Stored records:
——————————

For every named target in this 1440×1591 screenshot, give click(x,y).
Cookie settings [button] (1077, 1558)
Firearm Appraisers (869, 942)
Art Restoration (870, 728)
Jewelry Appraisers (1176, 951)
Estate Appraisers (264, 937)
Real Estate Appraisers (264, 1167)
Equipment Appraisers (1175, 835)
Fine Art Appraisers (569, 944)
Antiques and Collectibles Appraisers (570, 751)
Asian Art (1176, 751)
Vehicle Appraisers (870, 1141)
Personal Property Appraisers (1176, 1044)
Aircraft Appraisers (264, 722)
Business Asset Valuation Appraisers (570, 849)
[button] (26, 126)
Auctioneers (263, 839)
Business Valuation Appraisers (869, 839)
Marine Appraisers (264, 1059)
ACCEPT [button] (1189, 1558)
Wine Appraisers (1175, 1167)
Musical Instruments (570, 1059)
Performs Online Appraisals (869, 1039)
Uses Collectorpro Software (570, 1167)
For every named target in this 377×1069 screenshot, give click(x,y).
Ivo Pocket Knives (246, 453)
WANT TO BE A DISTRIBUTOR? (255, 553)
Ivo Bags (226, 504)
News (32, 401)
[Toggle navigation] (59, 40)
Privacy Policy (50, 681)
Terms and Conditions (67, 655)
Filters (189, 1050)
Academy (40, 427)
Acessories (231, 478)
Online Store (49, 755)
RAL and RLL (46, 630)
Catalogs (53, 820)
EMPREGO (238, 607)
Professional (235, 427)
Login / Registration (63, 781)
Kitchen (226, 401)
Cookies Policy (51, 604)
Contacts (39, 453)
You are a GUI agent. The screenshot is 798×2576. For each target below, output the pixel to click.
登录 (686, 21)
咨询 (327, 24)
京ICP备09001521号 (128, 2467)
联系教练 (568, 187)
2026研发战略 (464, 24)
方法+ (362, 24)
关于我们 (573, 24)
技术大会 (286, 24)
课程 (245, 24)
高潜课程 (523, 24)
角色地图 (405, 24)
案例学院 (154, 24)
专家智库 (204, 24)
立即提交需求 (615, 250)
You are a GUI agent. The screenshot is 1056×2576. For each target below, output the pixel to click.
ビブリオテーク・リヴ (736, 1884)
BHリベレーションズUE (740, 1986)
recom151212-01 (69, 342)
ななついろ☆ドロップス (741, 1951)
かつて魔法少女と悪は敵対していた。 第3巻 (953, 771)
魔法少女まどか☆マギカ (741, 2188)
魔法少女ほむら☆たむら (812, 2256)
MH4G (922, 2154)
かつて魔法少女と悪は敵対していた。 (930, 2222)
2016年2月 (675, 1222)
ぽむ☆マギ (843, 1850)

——————————

> _WHAT IS NEEDED_:
Would you please write the entries out again in full, exactly as given?

> _SOLUTION FOR THIS TASK_:
For every named target in this 1440×1591 screenshot, give click(x,y).
Cookie settings [button] (1077, 1558)
Firearm Appraisers (869, 942)
Art Restoration (870, 728)
Jewelry Appraisers (1176, 951)
Estate Appraisers (264, 937)
Real Estate Appraisers (264, 1167)
Equipment Appraisers (1175, 835)
Fine Art Appraisers (569, 944)
Antiques and Collectibles Appraisers (570, 751)
Asian Art (1176, 751)
Vehicle Appraisers (870, 1141)
Personal Property Appraisers (1176, 1044)
Aircraft Appraisers (264, 722)
Business Asset Valuation Appraisers (570, 849)
[button] (26, 126)
Auctioneers (263, 839)
Business Valuation Appraisers (869, 839)
Marine Appraisers (264, 1059)
ACCEPT [button] (1189, 1558)
Wine Appraisers (1175, 1167)
Musical Instruments (570, 1059)
Performs Online Appraisals (869, 1039)
Uses Collectorpro Software (570, 1167)
For every named target in this 377×1069 screenshot, give click(x,y).
Ivo Pocket Knives (246, 453)
WANT TO BE A DISTRIBUTOR? (255, 553)
Ivo Bags (226, 504)
News (32, 401)
[Toggle navigation] (59, 40)
Privacy Policy (50, 681)
Terms and Conditions (67, 655)
Filters (189, 1050)
Academy (40, 427)
Acessories (231, 478)
Online Store (49, 755)
RAL and RLL (46, 630)
Catalogs (53, 820)
EMPREGO (238, 607)
Professional (235, 427)
Login / Registration (63, 781)
Kitchen (226, 401)
Cookies Policy (51, 604)
Contacts (39, 453)
You are a GUI agent. The screenshot is 798×2576. For each target below, output the pixel to click.
登录 (686, 21)
咨询 (327, 24)
京ICP备09001521号 (128, 2467)
联系教练 (568, 187)
2026研发战略 (464, 24)
方法+ (362, 24)
关于我们 (573, 24)
技术大会 (286, 24)
课程 (245, 24)
高潜课程 (523, 24)
角色地图 (405, 24)
案例学院 (154, 24)
专家智库 (204, 24)
立即提交需求 (615, 250)
You are a GUI agent. The screenshot is 1056×2576. For each target below, output the pixel to click.
ビブリオテーク・リヴ (736, 1884)
BHリベレーションズUE (740, 1986)
recom151212-01 (69, 342)
ななついろ☆ドロップス (741, 1951)
かつて魔法少女と悪は敵対していた。 第3巻 (953, 771)
魔法少女まどか☆マギカ (741, 2188)
魔法少女ほむら☆たむら (812, 2256)
MH4G (922, 2154)
かつて魔法少女と悪は敵対していた。 (930, 2222)
2016年2月 (675, 1222)
ぽむ☆マギ (843, 1850)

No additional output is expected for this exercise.